One-half of TMS2 did not integrate. Full-length 2INV_L53K1.5 was translated in the presence of ER microsomes, SRP, and [³⁵S]Met, then analyzed by SDS-PAGE. The insolubility in pH 11.5 carbonate shows that the proteins are integrated. Their orientation is N_lum-C_cyt because the signal sequence is cleaved, but the absence of higher-mass EndoH-sensitive bands shows that the three glycosylation sites in the C-terminal domain are not glycosylated and hence are in the cytosol.

Figure 5.

Integration of 2TM variants. Full-length 2INV_L64K2 (A) and 2DUP_L64K2 (B) were translated in the presence of ER microsomes, SRP, and [³⁵S]Met, then analyzed by SDS-PAGE. The insolubility in pH 11.5 carbonate shows that the proteins are integrated. The sensitivity of higher-mass bands to EndoH shows that the C-terminal domain was glycosylated and hence in the lumen.

Figure 6.

Cotranslational PMP integration. After RNC targeting to a translocon, a nascent signal-cleaved PMP in the aqueous ribosomal tunnel and translocon pore is sealed off from the cytosol by an ion-tight junction between the ribosome and translocon/membrane (i).
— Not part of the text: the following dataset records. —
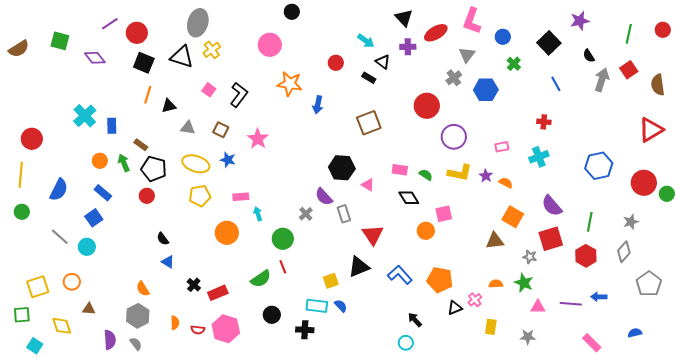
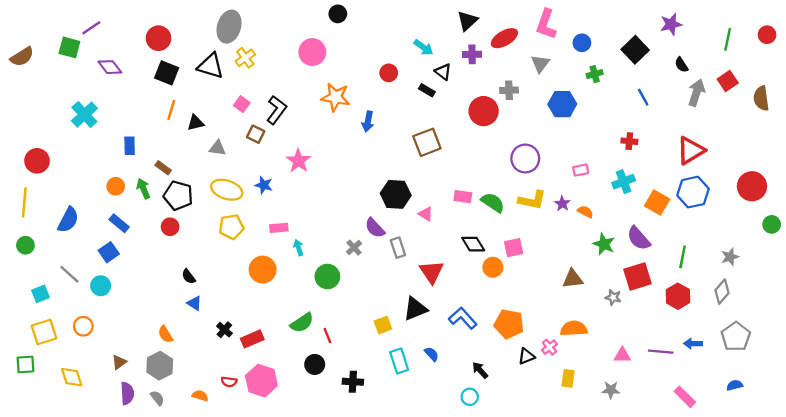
black triangle: (404, 18) -> (467, 21), turned 30
purple line: (110, 24) -> (91, 28), moved
green cross: (514, 64) -> (595, 74), turned 32
gray cross: (454, 78) -> (509, 90), moved, turned 35
red circle: (427, 106) -> (484, 111), moved
cyan cross: (85, 116) -> (84, 115), moved
brown square: (221, 130) -> (256, 134), moved
red triangle: (651, 130) -> (691, 150), moved
green semicircle: (426, 175) -> (493, 202), size x1.5
red circle: (644, 183) -> (752, 186), moved
black diamond: (409, 198) -> (473, 244), moved
orange square: (513, 217) -> (657, 202), moved
red line: (283, 267) -> (327, 336), moved
green star: (524, 283) -> (604, 244), moved
orange semicircle: (496, 284) -> (574, 329), size x1.6
gray pentagon: (649, 284) -> (736, 337), moved
cyan rectangle: (317, 306) -> (399, 361), moved, turned 65
blue semicircle: (341, 306) -> (432, 354), moved
brown triangle: (89, 309) -> (119, 362), moved, turned -40
orange semicircle: (175, 323) -> (200, 396), moved, turned -72
cyan square: (35, 346) -> (40, 294), moved, turned 35

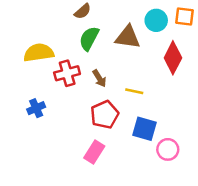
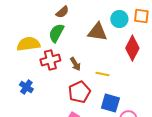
green semicircle: (89, 38) -> (56, 33), moved
blue cross: (36, 108) -> (26, 87), turned -32

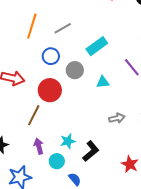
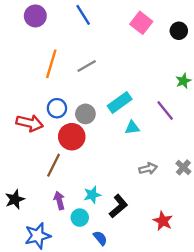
cyan rectangle: (97, 46) -> (120, 103), moved
blue circle: (51, 56) -> (57, 108), moved
gray circle: (75, 70) -> (85, 114), moved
The synthesis and entry of TMS1 into the tunnel triggers BiP-mediated closure of the lumenal end of the pore and the opening of the RTC junction (ii), thereby making the nascent chain inside the tunnel accessible to cytosolic but not lumenal I⁻. The entry of TMS2 into the ribosome tunnel reverses the RTC conformational and/or compositional changes elicited by TMS1. Hence, the tight RTC junction is reestablished and the lumenal end of the pore is opened (iii), thereby exposing the nascent chain inside the tunnel to lumenal but not cytosolic I⁻. The appearance of TMS3 in the tunnel reverses the changes elicited by TMS2, and the nascent chain in the tunnel becomes accessible to cytosolic but not lumenal I⁻ (iv). The lumenal loop sequence following TMS2 is shown in black, whereas the cytosolic loop sequences following TMS1 and TMS3 are shown in red for the full-length PMP (v).